Work item ::
In the data below, find the lines containing "fill" and say how many there are, nothing more.

--- --- ---

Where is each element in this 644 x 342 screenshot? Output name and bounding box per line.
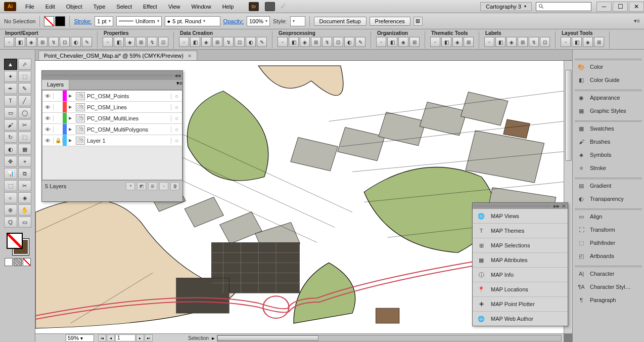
stroke-link[interactable]: Stroke: [74, 18, 91, 24]
panel-shortcut[interactable]: ▦Swatches [575, 122, 642, 135]
tool-button[interactable]: ▭ [4, 107, 17, 118]
minimize-button[interactable]: ─ [596, 2, 612, 12]
toolbar-button[interactable]: ◧ [114, 37, 124, 47]
delete-layer-icon[interactable]: 🗑 [170, 182, 179, 190]
bridge-icon[interactable]: Br [249, 2, 259, 11]
new-layer-icon[interactable]: ▫ [159, 182, 168, 190]
tool-button[interactable]: ▭ [18, 217, 31, 228]
layer-row[interactable]: 👁🔒▶Layer 1○ [42, 135, 182, 146]
toolbar-button[interactable]: ↯ [147, 37, 157, 47]
toolbar-button[interactable]: ⊞ [594, 37, 604, 47]
menu-edit[interactable]: Edit [40, 2, 60, 12]
layers-panel[interactable]: ◀◀ Layers▾≡ 👁▶PC_OSM_Points○👁▶PC_OSM_Lin… [41, 70, 183, 202]
vsp-dropdown[interactable]: Uniform [116, 16, 162, 26]
prev-artboard-button[interactable]: ◂ [107, 334, 115, 341]
menu-file[interactable]: File [20, 2, 39, 12]
stroke-swatch[interactable] [55, 16, 65, 26]
target-icon[interactable]: ○ [171, 126, 182, 133]
toolbar-button[interactable]: ▫ [484, 37, 494, 47]
map-panel-item[interactable]: 🌐MAP Web Author [473, 312, 568, 326]
panel-shortcut[interactable]: ¶ACharacter Styl… [575, 280, 642, 293]
tool-button[interactable]: ◯ [18, 107, 31, 118]
brush-dropdown[interactable]: ●5 pt. Round [165, 16, 220, 26]
tool-button[interactable]: ✥ [4, 156, 17, 167]
visibility-icon[interactable]: 👁 [42, 115, 54, 121]
panel-shortcut[interactable]: ◐Transparency [575, 192, 642, 205]
toolbar-button[interactable]: ◧ [15, 37, 25, 47]
toolbar-button[interactable]: ▫ [103, 37, 113, 47]
toolbar-button[interactable]: ✎ [355, 37, 365, 47]
titlebar-misc-icon[interactable]: ☄ [281, 3, 286, 10]
layer-row[interactable]: 👁▶PC_OSM_MultiPolygons○ [42, 124, 182, 135]
toolbar-button[interactable]: ⊞ [409, 37, 420, 47]
expand-layer-icon[interactable]: ▶ [67, 138, 74, 143]
tool-button[interactable]: ✦ [4, 71, 17, 82]
visibility-icon[interactable]: 👁 [42, 93, 54, 99]
tool-button[interactable]: 🖌 [4, 119, 17, 131]
toolbar-button[interactable]: ▫ [561, 37, 571, 47]
panel-shortcut[interactable]: ▭Align [575, 210, 642, 223]
toolbar-button[interactable]: ◐ [246, 37, 256, 47]
map-panel-item[interactable]: ▦MAP Attributes [473, 253, 568, 268]
menu-view[interactable]: View [163, 2, 186, 12]
tool-button[interactable]: ╱ [18, 95, 31, 106]
map-panel-item[interactable]: TMAP Themes [473, 224, 568, 238]
stroke-weight-dropdown[interactable]: 1 pt [95, 16, 113, 26]
toolbar-button[interactable]: ◐ [344, 37, 354, 47]
target-icon[interactable]: ○ [171, 138, 182, 144]
toolbar-button[interactable]: ▫ [430, 37, 440, 47]
target-icon[interactable]: ○ [171, 104, 182, 110]
toolbar-button[interactable]: ◐ [71, 37, 81, 47]
toolbar-button[interactable]: ⊡ [60, 37, 70, 47]
toolbar-button[interactable]: ⊡ [158, 37, 168, 47]
expand-layer-icon[interactable]: ▶ [67, 105, 74, 109]
tool-button[interactable]: ✒ [4, 83, 17, 94]
preferences-button[interactable]: Preferences [370, 17, 410, 26]
target-icon[interactable]: ○ [171, 93, 182, 99]
panel-shortcut[interactable]: ◧Color Guide [575, 73, 642, 87]
tool-button[interactable]: ✋ [18, 204, 31, 216]
fill-stroke-icon[interactable] [7, 233, 29, 255]
opacity-link[interactable]: Opacity: [223, 18, 244, 24]
search-input[interactable] [536, 2, 591, 11]
locate-layer-icon[interactable]: ⌖ [126, 182, 135, 190]
tool-button[interactable]: Q [4, 217, 17, 228]
panel-shortcut[interactable]: ◰Artboards [575, 249, 642, 263]
overflow-icon[interactable]: ⊞ [413, 17, 423, 26]
toolbar-button[interactable]: ⊞ [136, 37, 146, 47]
map-panel-item[interactable]: ⊞MAP Selections [473, 238, 568, 253]
toolbar-button[interactable]: ⊞ [37, 37, 48, 47]
document-setup-button[interactable]: Document Setup [314, 17, 366, 26]
tool-button[interactable]: 📊 [4, 168, 17, 179]
toolbar-button[interactable]: ✎ [257, 37, 267, 47]
fill-swatch[interactable] [44, 16, 54, 26]
toolbar-button[interactable]: ◈ [26, 37, 36, 47]
opacity-dropdown[interactable]: 100% [247, 16, 270, 26]
toolbar-button[interactable]: ◧ [190, 37, 200, 47]
tool-button[interactable]: ✂ [18, 119, 31, 131]
expand-layer-icon[interactable]: ▶ [67, 94, 74, 98]
panel-shortcut[interactable]: 🎨Color [575, 60, 642, 73]
layer-row[interactable]: 👁▶PC_OSM_MultiLines○ [42, 113, 182, 124]
tool-button[interactable]: ◐ [4, 144, 17, 155]
toolbar-button[interactable]: ◈ [452, 37, 463, 47]
document-tab[interactable]: Point_Chevalier_OSM_Map.ai* @ 59% (CMYK/… [38, 51, 197, 60]
close-panel-icon[interactable]: ✕ [562, 203, 566, 209]
visibility-icon[interactable]: 👁 [42, 126, 54, 133]
map-panel-item[interactable]: 🌐MAP Views [473, 209, 568, 224]
close-tab-icon[interactable]: ✕ [188, 53, 192, 59]
tool-button[interactable]: ✂ [18, 180, 31, 191]
panel-shortcut[interactable]: ⬚Pathfinder [575, 236, 642, 249]
tool-button[interactable]: ▦ [18, 144, 31, 155]
lock-icon[interactable]: 🔒 [54, 138, 63, 143]
toolbar-button[interactable]: ◧ [441, 37, 451, 47]
arrange-docs-icon[interactable] [265, 2, 275, 11]
tool-button[interactable]: ↻ [4, 132, 17, 143]
style-dropdown[interactable] [290, 16, 305, 26]
artboard-number-input[interactable]: 1 [115, 334, 135, 341]
panel-shortcut[interactable]: ≡Stroke [575, 161, 642, 175]
toolbar-button[interactable]: ↯ [529, 37, 539, 47]
tool-button[interactable]: ⬚ [18, 71, 31, 82]
collapse-map-panel-icon[interactable]: ▶▶ [554, 204, 560, 208]
panel-shortcut[interactable]: ◉Appearance [575, 91, 642, 104]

--- --- ---

Solution below ::
2